Quote of the day

February 8th, 2010

Not because it is brilliant, but because it is such obvious bull.

Brewers catcher Gregg Zaun, on why his charity-oriented web site is so out of date:

“I kept changing teams so much and it costs like $1,000 just to change the colors on the site.”

Oh, really?

Greece, Europe and the news

February 8th, 2010

It seems more likely than ever that we will have a double-dip recession, and that the debt crisis in Greece and Europe will help drag the world economy into the second trough.

So where was the press before the debt crisis hit last week? Why are we again, playing catch-up on such a hugely important development?

Go Saints!

February 8th, 2010

Peyton Manning whines too much on the sidelines.

Good game, crappy commercials — some of them (the Dodge whatever) were really sexist and nasty.

Amazon’s choice

February 3rd, 2010

Amazon.com caved to publishers and will raise prices for e-books designed for its Kindle e-reader,

Macmillan, the big publisher, argued that Amazon was selling books for below cost and demanded that the online retailer raise prices to $15. Amazon at first retaliated by pulling Macmillan titles from its site, then said it would concede to the demand.
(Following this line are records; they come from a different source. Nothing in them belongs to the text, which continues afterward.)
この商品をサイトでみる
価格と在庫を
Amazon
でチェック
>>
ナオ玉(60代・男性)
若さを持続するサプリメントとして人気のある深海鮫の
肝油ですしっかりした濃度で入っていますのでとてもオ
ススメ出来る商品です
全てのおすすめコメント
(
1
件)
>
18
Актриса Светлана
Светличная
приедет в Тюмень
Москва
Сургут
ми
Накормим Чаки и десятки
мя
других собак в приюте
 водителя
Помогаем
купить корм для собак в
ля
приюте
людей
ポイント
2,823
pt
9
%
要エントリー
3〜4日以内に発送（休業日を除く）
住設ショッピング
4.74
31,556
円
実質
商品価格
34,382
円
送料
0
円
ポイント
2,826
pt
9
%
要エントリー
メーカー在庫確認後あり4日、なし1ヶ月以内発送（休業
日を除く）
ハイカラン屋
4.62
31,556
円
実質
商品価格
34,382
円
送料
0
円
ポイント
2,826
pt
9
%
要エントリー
If Amazon does indeed raise its prices, then it needs to rethink the Kindle entirely and loosen its digital rights management stranglehold on the reader’s content. Right now, Kindle readers pay a low price for books that cannot be easily shared with or passed along to others.
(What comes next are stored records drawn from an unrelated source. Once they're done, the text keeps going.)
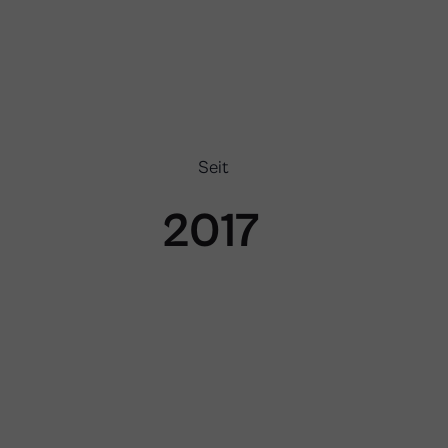
Seit
2019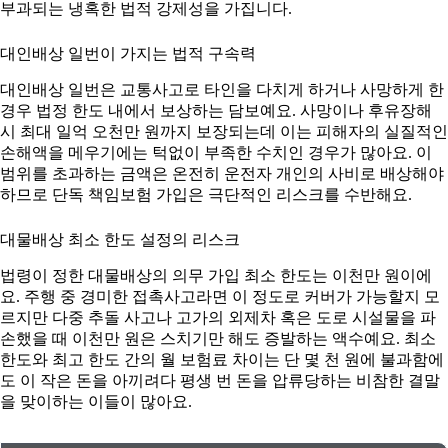
부과되는 냉혹한 법적 강제성을 가집니다.
대인배상 일번이 가지는 법적 구속력
대인배상 일번은 교통사고로 타인을 다치게 하거나 사망하게 한
경우 법정 한도 내에서 보상하는 담보예요. 사망이나 후유장해
시 최대 일억 오천만 원까지 보장되는데 이는 피해자의 실질적인
손해액을 메우기에는 턱없이 부족한 수치인 경우가 많아요. 이
범위를 초과하는 금액은 온전히 운전자 개인의 사비로 배상해야
하므로 단독 책임보험 가입은 극단적인 리스크를 수반해요.
대물배상 최소 한도 설정의 리스크
법령이 정한 대물배상의 의무 가입 최소 한도는 이천만 원이에
요. 주행 중 경미한 접촉사고라면 이 정도로 커버가 가능할지 모
르지만 다중 추돌 사고나 고가의 외제차 혹은 도로 시설물을 파
손했을 때 이천만 원은 스치기만 해도 증발하는 액수예요. 최소
한도와 최고 한도 간의 월 보험료 차이는 단 몇 천 원에 불과함에
도 이 작은 돈을 아끼려다 평생 번 돈을 압류당하는 비참한 결말
을 맞이하는 이들이 많아요.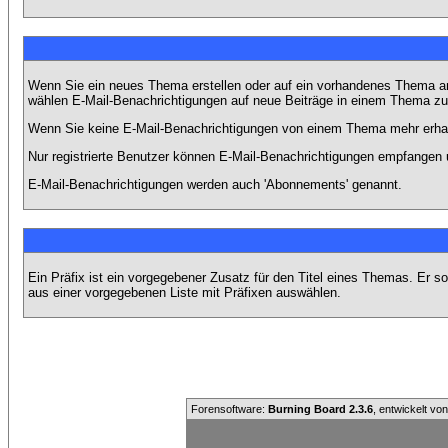
Wenn Sie ein neues Thema erstellen oder auf ein vorhandenes Thema ant
wählen E-Mail-Benachrichtigungen auf neue Beiträge in einem Thema zu 
Wenn Sie keine E-Mail-Benachrichtigungen von einem Thema mehr erhal
Nur registrierte Benutzer können E-Mail-Benachrichtigungen empfangen 
E-Mail-Benachrichtigungen werden auch 'Abonnements' genannt.
Ein Präfix ist ein vorgegebener Zusatz für den Titel eines Themas. Er 
aus einer vorgegebenen Liste mit Präfixen auswählen.
Forensoftware:
Burning Board 2.3.6
, entwickelt vo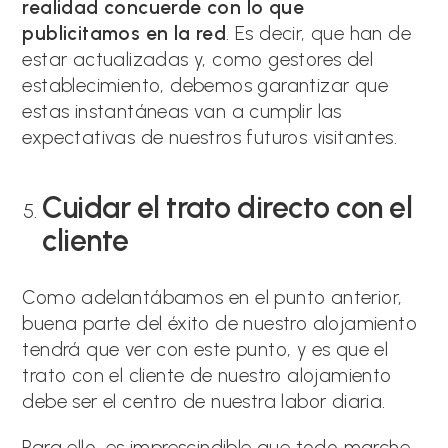
realidad concuerde con lo que
publicitamos en la red
. Es decir, que han de
estar actualizadas y, como gestores del
establecimiento, debemos garantizar que
estas instantáneas van a cumplir las
expectativas de nuestros futuros visitantes.
Cuidar el trato directo con el
cliente
Como adelantábamos en el punto anterior,
buena parte del éxito de nuestro alojamiento
tendrá que ver con este punto, y es que el
trato con el cliente de nuestro alojamiento
debe ser el centro de nuestra labor diaria.
Para ello, es imprescindible que todo marche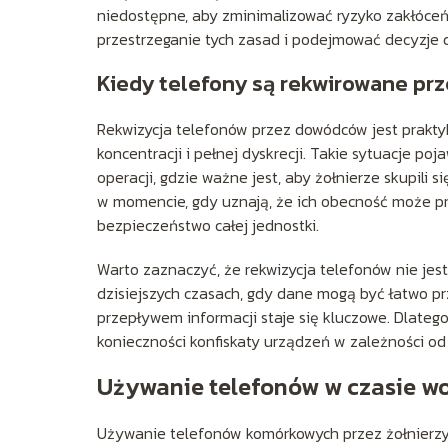
niedostępne, aby zminimalizować ryzyko zakłóceń
przestrzeganie tych zasad i podejmować decyzje 
Kiedy telefony są rekwirowane p
Rekwizycja telefonów przez dowódców jest prakty
koncentracji i pełnej dyskrecji. Takie sytuacje po
operacji, gdzie ważne jest, aby żołnierze skupili
w momencie, gdy uznają, że ich obecność może pr
bezpieczeństwo całej jednostki.
Warto zaznaczyć, że rekwizycja telefonów nie jest
dzisiejszych czasach, gdy dane mogą być łatwo pr
przepływem informacji staje się kluczowe. Dlate
konieczności konfiskaty urządzeń w zależności od
Używanie telefonów w czasie w
Używanie telefonów komórkowych przez żołnierzy 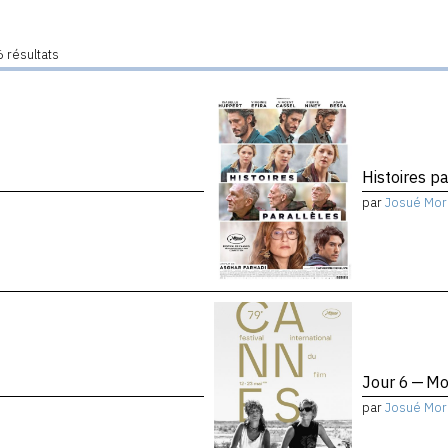
 résultats
Histoires pa
par
Josué Mor
Jour 6 — Mo
par
Josué Mor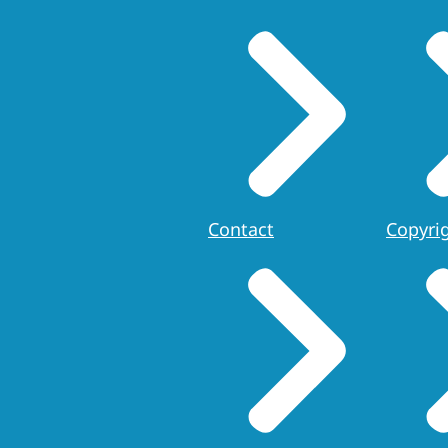
Contact
Copyri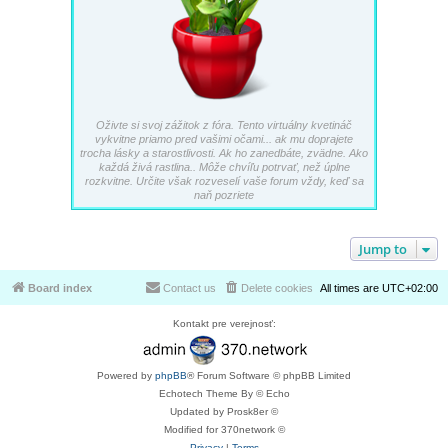
Oživte si svoj zážitok z fóra. Tento virtuálny kvetináč
vykvitne priamo pred vašimi očami... ak mu doprajete
trocha lásky a starostlivosti. Ak ho zanedbáte, zvädne. Ako
každá živá rastlina.. Môže chvíľu potrvať, než úplne
rozkvitne. Určite však rozveselí vaše forum vždy, keď sa
naň pozriete
Jump to
Board index
Contact us
Delete cookies
All times are
UTC+02:00
Kontakt pre verejnosť:
Powered by
phpBB
® Forum Software © phpBB Limited
Echotech Theme By © Echo
Updated by Prosk8er ©
Modified for 370network ©
Privacy
|
Terms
If Kindle raises its prices, readers will get not-so-inexpensive books — close in price to deeply discounted new titles in bookstores and places like Target and Wal-Mart — that cannot easily be shared with or passed along to others. The higher prices will come on top of the $259 price tag for the Kindle device itself.
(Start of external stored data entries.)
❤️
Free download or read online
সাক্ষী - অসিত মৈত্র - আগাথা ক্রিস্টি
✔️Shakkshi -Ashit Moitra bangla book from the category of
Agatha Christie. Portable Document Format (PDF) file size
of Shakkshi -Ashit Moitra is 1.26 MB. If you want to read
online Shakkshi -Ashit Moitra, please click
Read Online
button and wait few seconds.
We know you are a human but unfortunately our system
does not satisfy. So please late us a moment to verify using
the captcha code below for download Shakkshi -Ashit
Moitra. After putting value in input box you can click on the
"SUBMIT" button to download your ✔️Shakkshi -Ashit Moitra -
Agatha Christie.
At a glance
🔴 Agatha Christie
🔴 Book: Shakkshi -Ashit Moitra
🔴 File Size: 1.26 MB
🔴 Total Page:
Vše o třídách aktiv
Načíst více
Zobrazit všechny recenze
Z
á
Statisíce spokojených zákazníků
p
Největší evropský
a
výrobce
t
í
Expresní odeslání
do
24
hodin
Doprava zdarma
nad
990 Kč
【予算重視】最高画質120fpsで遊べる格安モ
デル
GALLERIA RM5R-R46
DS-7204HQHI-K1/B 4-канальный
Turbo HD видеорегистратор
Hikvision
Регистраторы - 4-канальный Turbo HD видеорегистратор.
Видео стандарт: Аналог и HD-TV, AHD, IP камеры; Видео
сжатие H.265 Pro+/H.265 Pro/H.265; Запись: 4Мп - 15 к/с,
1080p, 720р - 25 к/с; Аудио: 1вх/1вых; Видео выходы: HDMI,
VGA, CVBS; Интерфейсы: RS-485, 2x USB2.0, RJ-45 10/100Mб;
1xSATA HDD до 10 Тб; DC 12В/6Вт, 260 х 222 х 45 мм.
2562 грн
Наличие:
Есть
The first scenario includes a trade-off that people clearly are willing to make. The second takes from consumers, but doesn’t give.

Amazon, if it concedes to publishers, needs to find new reasons to make the Kindle attractive to a mass audience. The existing model, with higher content prices layered on top, just doesn’t cut it.

JS, patting itself on the back, makes us smile

January 31st, 2010

It’s right there on page A16. The JS, patting itself on the back for its BPA coverage, shows a picture of the paper being flushed down the Tidy Bowl.